Yang told The Atlantic’s Edward-Isaac Dovere he would consider such a move if the two had a good working relationship and if endorsing Cuomo would be best for the city.
Cuomo is considered a divisive political figure, especially after recent allegations of sexual misconduct and claims that his administration attempted to hide the full scope of nursing home deaths from COVID-19 in the state.
Yang is a successful and popular businessman, who tried to highlight his business acumen while making an unsuccessful run in the 2020 Democratic presidential primaries. Yang spent most of his youth in New York’s Westchester County, but has lived in the city since graduating from Columbia University a little more than 20 years ago.
However, Yang’s political rivals have tried to paint him as an outsider to the city, pointing to how he spent most of the pandemic at his house in the Hudson Valley. He was later ridiculed for a video in which he refers to a full-sized grocery store as a “bodega,” and many social media users mocked him for saying Times Square was his favorite subway station. He was also recently roasted by some critics for struggling to name only two Jay-Z songs during an interview on Ziwe, despite calling himself a big fan of the rapper.
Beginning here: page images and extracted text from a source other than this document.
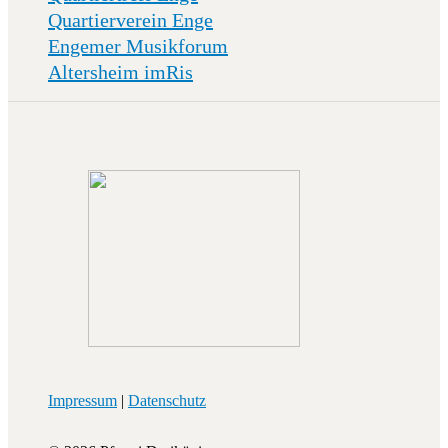
Quartierverein Enge
Engemer Musikforum
Altersheim imRis
Impressum
|
Datenschutz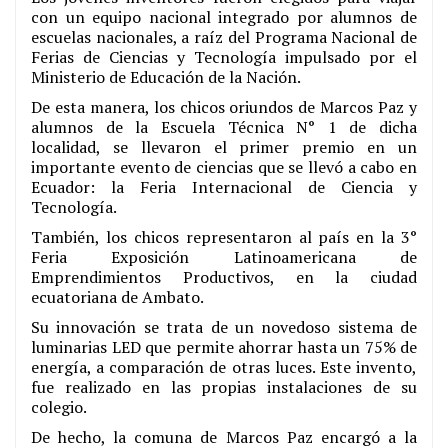
con un equipo nacional integrado por alumnos de
escuelas nacionales, a raíz del Programa Nacional de
Ferias de Ciencias y Tecnología impulsado por el
Ministerio de Educación de la Nación.
De esta manera, los chicos oriundos de Marcos Paz y
alumnos de la Escuela Técnica N° 1 de dicha
localidad, se llevaron el primer premio en un
importante evento de ciencias que se llevó a cabo en
Ecuador: la Feria Internacional de Ciencia y
Tecnología.
También, los chicos representaron al país en la 3°
Feria Exposición Latinoamericana de
Emprendimientos Productivos, en la ciudad
ecuatoriana de Ambato.
Su innovación se trata de un novedoso sistema de
luminarias LED que permite ahorrar hasta un 75% de
energía, a comparación de otras luces. Este invento,
fue realizado en las propias instalaciones de su
colegio.
De hecho, la comuna de Marcos Paz encargó a la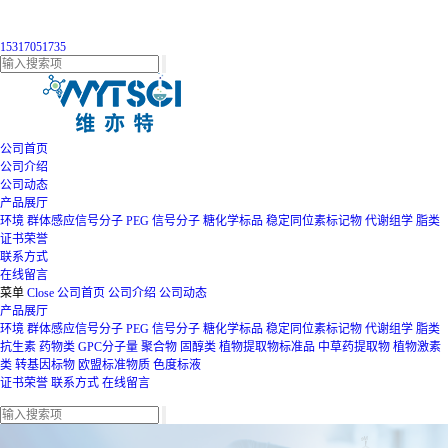
15317051735
公司首页
公司介绍
公司动态
产品展厅
环境
群体感应信号分子
PEG
信号分子
糖化学标品
稳定同位素标记物
代谢组学
脂类
证书荣誉
联系方式
在线留言
菜单
Close
公司首页
公司介绍
公司动态
产品展厅
环境
群体感应信号分子
PEG
信号分子
糖化学标品
稳定同位素标记物
代谢组学
脂类
抗生素
药物类
GPC分子量
聚合物
固醇类
植物提取物标准品
中草药提取物
植物激素
类
转基因标物
欧盟标准物质
色度标液
证书荣誉
联系方式
在线留言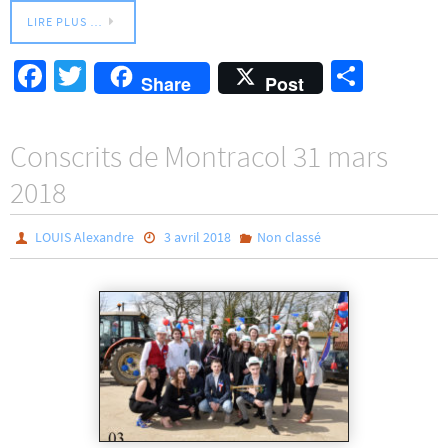
LIRE PLUS …
Fa
T
Pa
Share
Post
ce
wi
rt
b
tt
ag
Conscrits de Montracol 31 mars
o
er
er
2018
o
k
LOUIS Alexandre
3 avril 2018
Non classé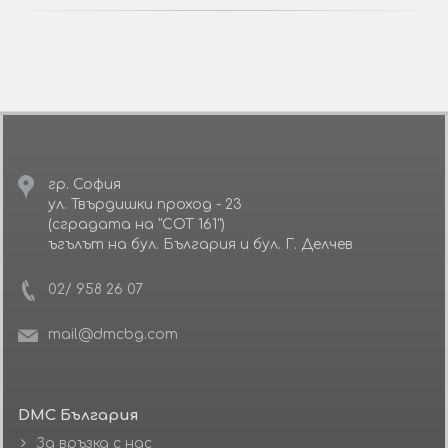
гр. София
ул. Твърдишки проход - 23
(сградата на "СОТ 161")
ъгълът на бул. България и бул. Г. Делчев
02/ 958 26 07
mail@dmcbg.com
DMC България
За връзка с нас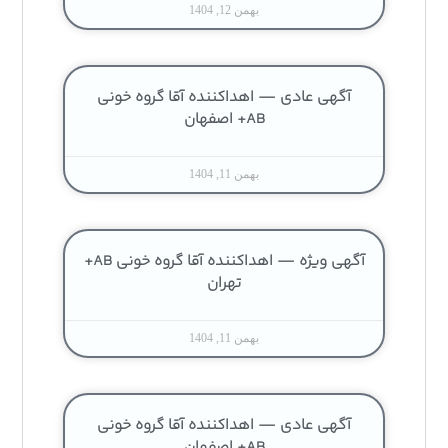
بهمن 12, 1404
آگهی عادی — اهداکننده آقا گروه خونی
AB+ اصفهان
بهمن 11, 1404
آگهی ویژه — اهداکننده آقا گروه خونی AB+
تهران
بهمن 11, 1404
آگهی عادی — اهداکننده آقا گروه خونی
AB+ اصفهان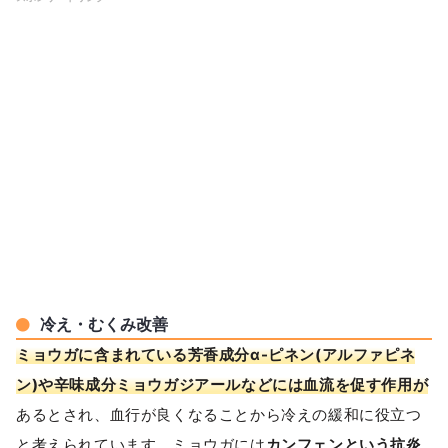
冷え・むくみ改善
ミョウガに含まれている芳香成分α-ピネン(アルファピネ
ン)や辛味成分ミョウガジアールなどには血流を促す作用が
あるとされ、血行が良くなることから冷えの緩和に役立つ
と考えられています。ミョウガには
カンフェンという抗炎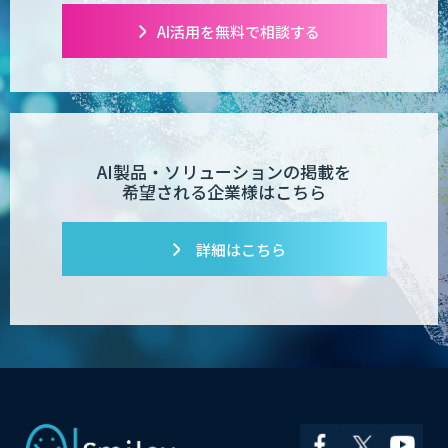
AI活用を無料で相談する
AI製品・ソリューションの掲載を
希望される企業様はこちら
詳細はこちら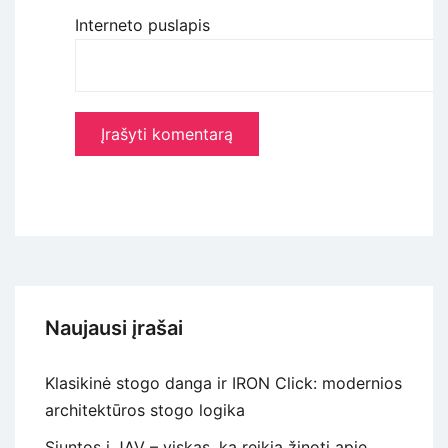
Interneto puslapis
Naujausi įrašai
Klasikinė stogo danga ir IRON Click: modernios
architektūros stogo logika
Siuntos į JAV – viskas, ką reikia žinoti apie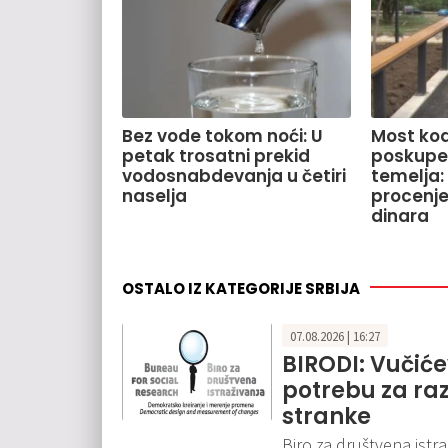
Bez vode tokom noći: U
Most kod
petak trosatni prekid
poskupe
vodosnabdevanja u četiri
temelja:
naselja
procenje
dinara
OSTALO IZ KATEGORIJE SRBIJA
07.08.2026 | 16:27
BIRODI: Vučić
potrebu za ra
stranke
Biro za društvena istr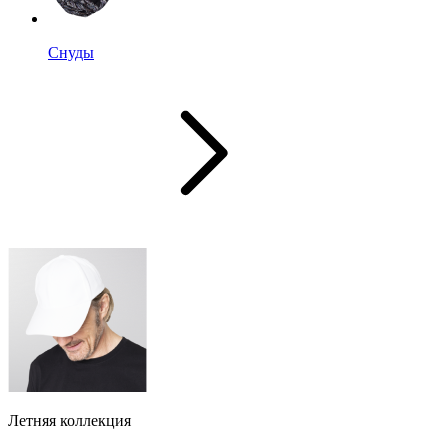
Снуды
Летняя коллекция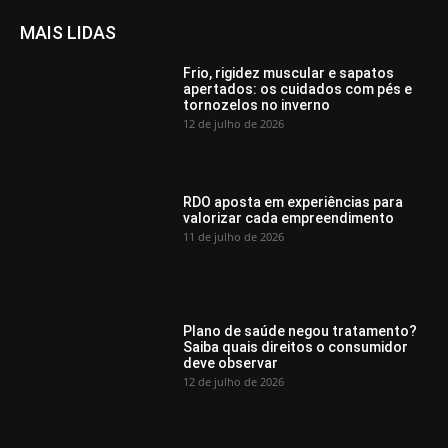
MAIS LIDAS
Frio, rigidez muscular e sapatos
apertados: os cuidados com pés e
tornozelos no inverno
12 de julho de 2026
RDO aposta em experiências para
valorizar cada empreendimento
11 de julho de 2026
Plano de saúde negou tratamento?
Saiba quais direitos o consumidor
deve observar
12 de julho de 2026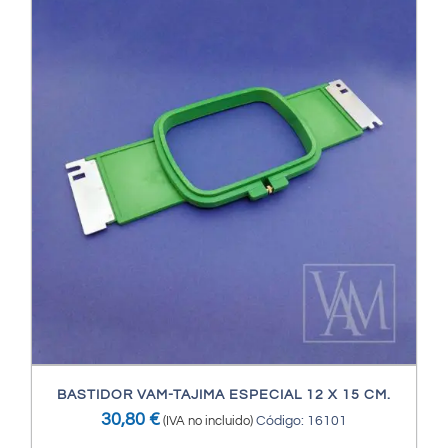
BASTIDOR VAM-TAJIMA ESPECIAL 12 X 15 CM.
30,80
€
(IVA no incluido)
Código: 16101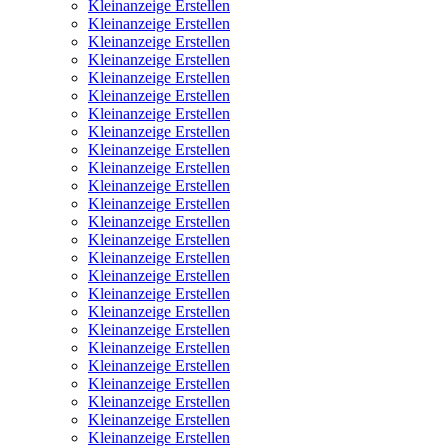
Kleinanzeige Erstellen
Kleinanzeige Erstellen
Kleinanzeige Erstellen
Kleinanzeige Erstellen
Kleinanzeige Erstellen
Kleinanzeige Erstellen
Kleinanzeige Erstellen
Kleinanzeige Erstellen
Kleinanzeige Erstellen
Kleinanzeige Erstellen
Kleinanzeige Erstellen
Kleinanzeige Erstellen
Kleinanzeige Erstellen
Kleinanzeige Erstellen
Kleinanzeige Erstellen
Kleinanzeige Erstellen
Kleinanzeige Erstellen
Kleinanzeige Erstellen
Kleinanzeige Erstellen
Kleinanzeige Erstellen
Kleinanzeige Erstellen
Kleinanzeige Erstellen
Kleinanzeige Erstellen
Kleinanzeige Erstellen
Kleinanzeige Erstellen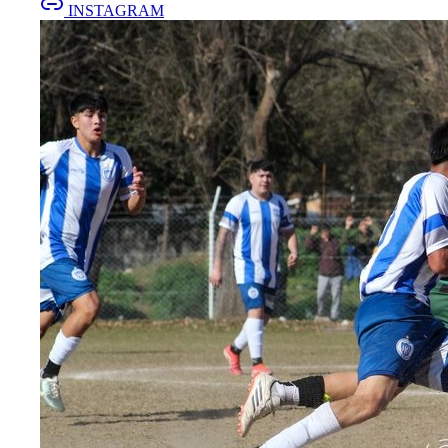
INSTAGRAM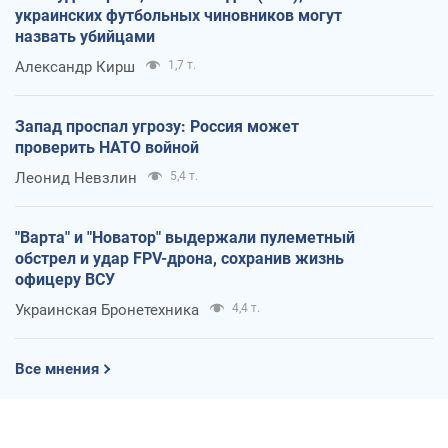
украинских футбольных чиновников могут
назвать убийцами
Александр Кирш
1,7 т.
Запад проспал угрозу: Россия может
проверить НАТО войной
Леонид Невзлин
5,4 т.
"Варта" и "Новатор" выдержали пулеметный
обстрел и удар FPV-дрона, сохранив жизнь
офицеру ВСУ
Украинская Бронетехника
4,4 т.
Все мнения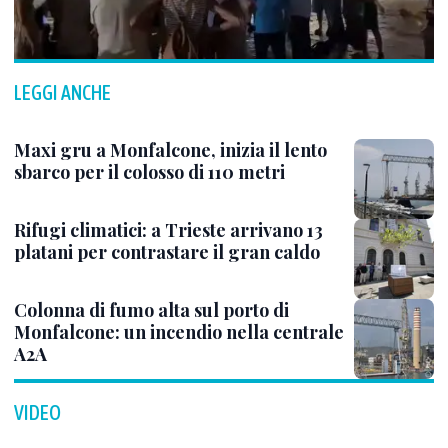
LEGGI ANCHE
Maxi gru a Monfalcone, inizia il lento
sbarco per il colosso di 110 metri
Rifugi climatici: a Trieste arrivano 13
platani per contrastare il gran caldo
Colonna di fumo alta sul porto di
Monfalcone: un incendio nella centrale
A2A
VIDEO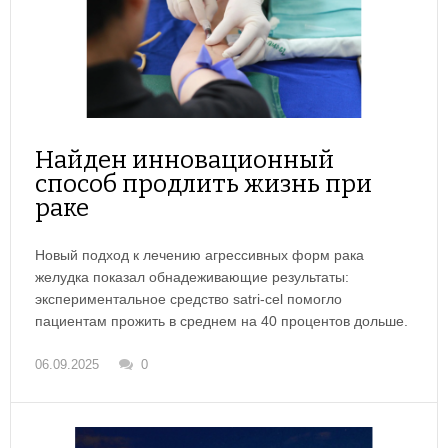
Найден инновационный
способ продлить жизнь при
раке
Новый подход к лечению агрессивных форм рака
желудка показал обнадеживающие результаты:
экспериментальное средство satri-cel помогло
пациентам прожить в среднем на 40 процентов дольше.
06.09.2025
0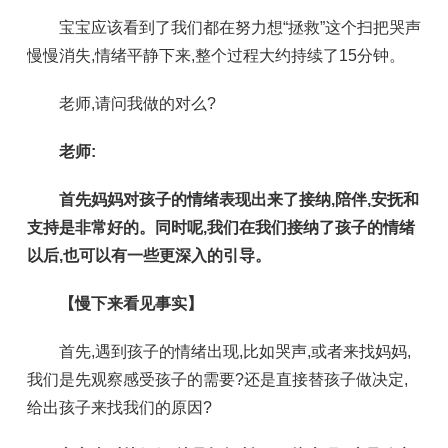
宝宝应该看到了我们都在努力想“拯救”这个扫把哭声
慢慢消失,情绪平静下来,整个过程大约持续了15分钟。
老师,请问我做的对么?
老师:
首先妈妈对孩子的情绪表现出来了接纳,陪伴,安抚和
支持是非常好的。同时呢,我们在我们接纳了孩子的情绪
以后,也可以有一些更深入的引导。
【慢下来看见事实】
首先,遇到孩子的情绪出现,比如哭声,或者来找妈妈,
我们是先观察感受孩子的需要?还是直接替孩子做决定,
给出孩子来找我们的原因?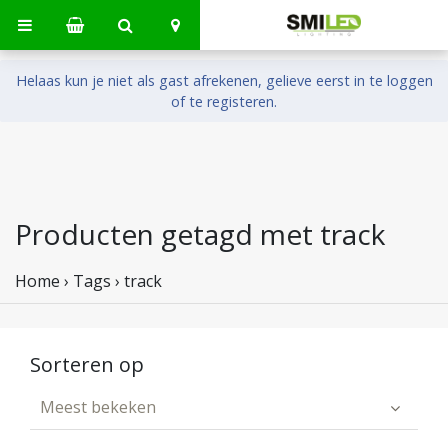
Helaas kun je niet als gast afrekenen, gelieve eerst in te loggen
of te registeren.
Producten getagd met track
Home
›
Tags
›
track
Sorteren op
Meest bekeken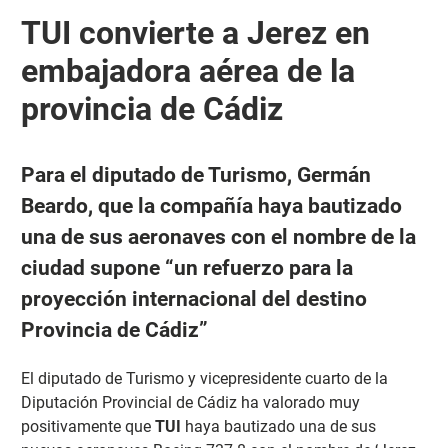
TUI convierte a Jerez en
embajadora aérea de la
provincia de Cádiz
Para el diputado de Turismo, Germán
Beardo, que la compañía haya bautizado
una de sus aeronaves con el nombre de la
ciudad supone “un refuerzo para la
proyección internacional del destino
Provincia de Cádiz”
El diputado de Turismo y vicepresidente cuarto de la
Diputación Provincial de Cádiz ha valorado muy
positivamente que
TUI
haya bautizado una de sus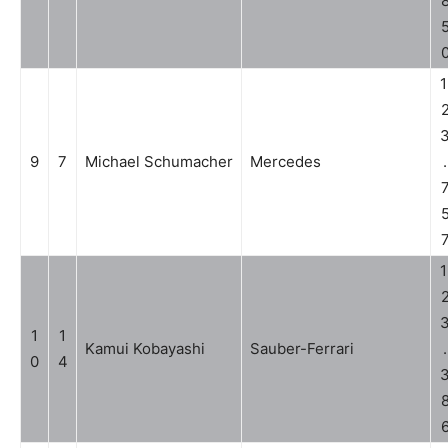
1
9
7
Michael Schumacher
Mercedes
.
1
1
1
Kamui Kobayashi
Sauber-Ferrari
.
0
4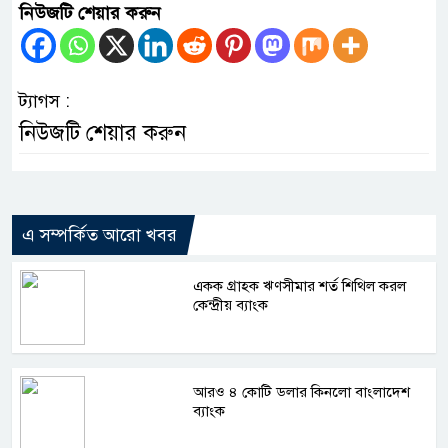
নিউজটি শেয়ার করুন
ট্যাগস :
নিউজটি শেয়ার করুন
এ সম্পর্কিত আরো খবর
একক গ্রাহক ঋণসীমার শর্ত শিথিল করল
কেন্দ্রীয় ব্যাংক
আরও ৪ কোটি ডলার কিনলো বাংলাদেশ
ব্যাংক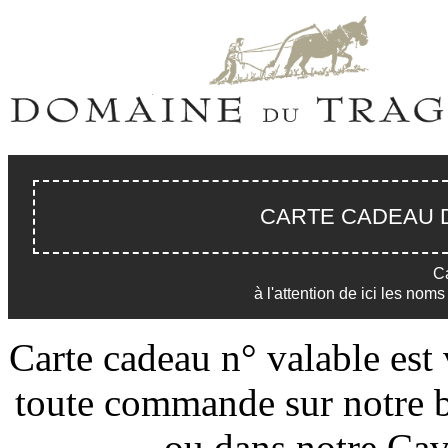
CARTE CADEAU 
Ca
à l'attention de ici les nom
Carte cadeau n° valable est
toute commande sur notre b
ou dans notre Ca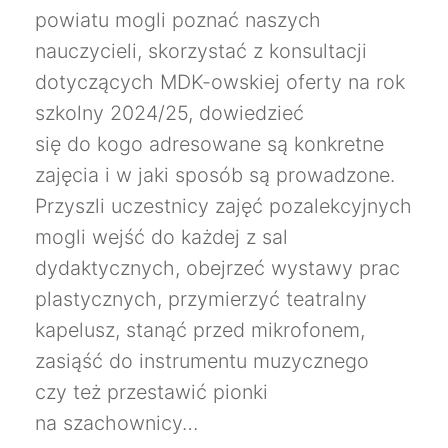
powiatu mogli poznać naszych
nauczycieli, skorzystać z konsultacji
dotyczących MDK-owskiej oferty na rok
szkolny 2024/25, dowiedzieć
się do kogo adresowane są konkretne
zajęcia i w jaki sposób są prowadzone.
Przyszli uczestnicy zajęć pozalekcyjnych
mogli wejść do każdej z sal
dydaktycznych, obejrzeć wystawy prac
plastycznych, przymierzyć teatralny
kapelusz, stanąć przed mikrofonem,
zasiąść do instrumentu muzycznego
czy też przestawić pionki
na szachownicy…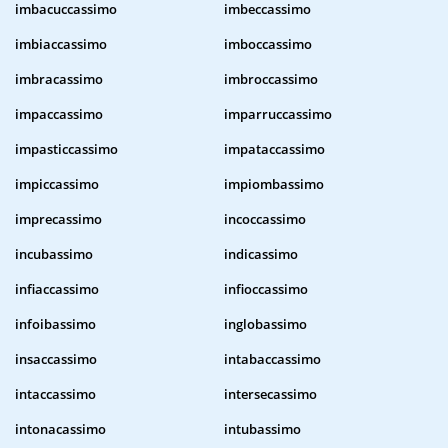
imbacuccassimo
imbeccassimo
imbiaccassimo
imboccassimo
imbracassimo
imbroccassimo
impaccassimo
imparruccassimo
impasticcassimo
impataccassimo
impiccassimo
impiombassimo
imprecassimo
incoccassimo
incubassimo
indicassimo
infiaccassimo
infioccassimo
infoibassimo
inglobassimo
insaccassimo
intabaccassimo
intaccassimo
intersecassimo
intonacassimo
intubassimo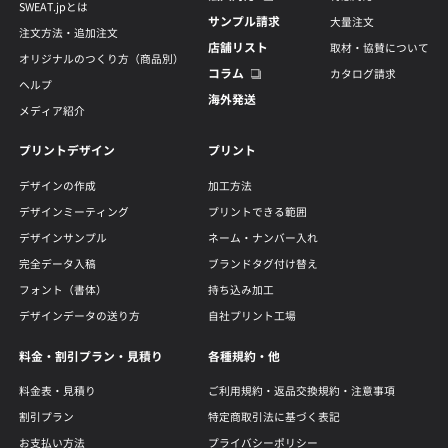
SWEAT.jpとは
サンプル請求
大量注文
注文方法・追加注文
店舗リスト
取材・協賛について
オリジナルのつくり方（商品別）
コラム
カタログ請求
ヘルプ
海外発送
メディア紹介
プリントデザイン
プリント
デザインの作成
加工方法
デザインミーティング
プリントできる範囲
デザインサンプル
ネーム・ナンバー入れ
完全データ入稿
ブランドタグ付け替え
フォント（書体）
持ち込み加工
デザインデータの送り方
自社プリント工場
料金・割引プラン・見積り
各種規約・他
料金表・見積り
ご利用規約・返品交換規約・注意事項
割引プラン
特定商取引法に基づく表記
お支払い方法
プライバシーポリシー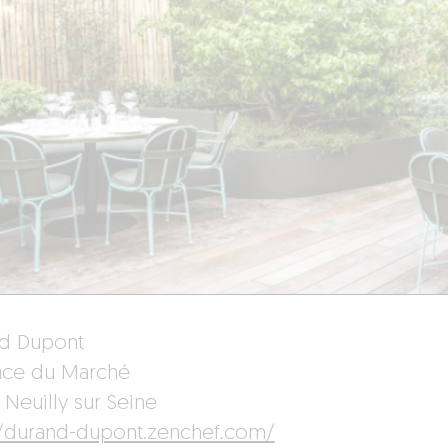
d Dupont
lace du Marché
 Neuilly sur Seine
//durand-dupont.zenchef.com/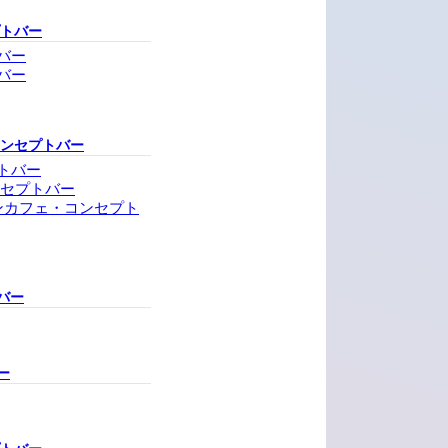
プトバー
バー
バー
コンセプトバー
トバー
ンセプトバー
ンカフェ・コンセプト
バー
ー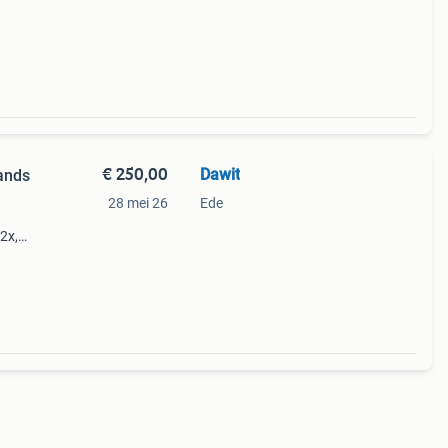
et
€ 250,00
Dawit
ands
28 mei 26
Ede
2x,
oop: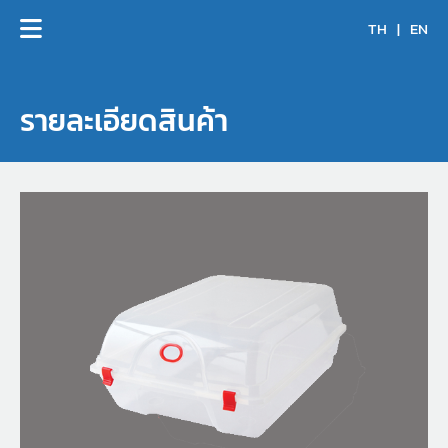
TH
|
EN
รายละเอียดสินค้า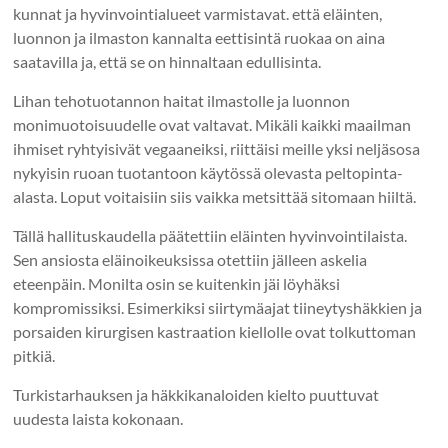
kunnat ja hyvinvointialueet varmistavat. että eläinten,
luonnon ja ilmaston kannalta eettisintä ruokaa on aina
saatavilla ja, että se on hinnaltaan edullisinta.
Lihan tehotuotannon haitat ilmastolle ja luonnon
monimuotoisuudelle ovat valtavat. Mikäli kaikki maailman
ihmiset ryhtyisivät vegaaneiksi, riittäisi meille yksi neljäsosa
nykyisin ruoan tuotantoon käytössä olevasta peltopinta-
alasta. Loput voitaisiin siis vaikka metsittää sitomaan hiiltä.
Tällä hallituskaudella päätettiin eläinten hyvinvointilaista.
Sen ansiosta eläinoikeuksissa otettiin jälleen askelia
eteenpäin. Monilta osin se kuitenkin jäi löyhäksi
kompromissiksi. Esimerkiksi siirtymäajat tiineytyshäkkien ja
porsaiden kirurgisen kastraation kiellolle ovat tolkuttoman
pitkiä.
Turkistarhauksen ja häkkikanaloiden kielto puuttuvat
uudesta laista kokonaan.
Perhaps Yang’s biggest competitor in the mayoral race to replace current Mayor Bill de Blasio is Eric Adams, the current Brooklyn borough president. In The Atlantic story, Adams accused Yang of adopting a strategy from Donald Trump, of avoiding the press in favor of spreading his message via social media. (The story also recounted reporters from The New York Times confronting Yang at a campaign stop and asking why he refused interviews with the paper.)
Other prominent names in the race for the Democratic mayoral nomination are City Comptroller Scott Stringer, civil rights activist Maya Wiley, former Sanitation Commissioner Kathryn Garcia and former social services non-profit CEO Dianne Morales.
Pollsters are reportedly having a hard time conducting independent surveys into the upcoming primary in June due to the city’s new system of ranked-choice voting. For the first time, voters will be able to rank up to five candidates in order of preference. If no candidate receives more than 50 percent of first-choice votes, all votes for the lowest-performing candidate will be eliminated, and those voters’ second-choice picks will be counted instead.
One recent survey from Fontas/Core Decision Analytics, however, found 18 percent of likely Democratic voters said they favored Adams, followed by 13 percent for Yang, and 11 percent for Garcia.
Meanwhile, even though Andrew Cuomo’s poll numbers have dropped drastically since the highs he experienced during his leadership amid the early stages of the pandemic, 42 percent of registered voters still approve of the job he’s doing, as opposed to 55 percent who disapprove, according to a Siena College poll. The same poll found 41 percent said they believe he should resign from office.
The Atlantic describes Yang’s strategy as focusing on jobs to win the Democratic nomination, which is one that could guarantee election for a candidate in the heavily-Democratic city.
Yang told Dovere, “I’ve had conversations with multiple business leaders here in New York City where they said, ‘If you win and you call me, we are prepared to invest tens, even hundreds, of millions of dollars to solve problems that New Yorkers can all see around us.'”
Newsweek contacted Andrew Yang for comment, but has not heard back as of press time.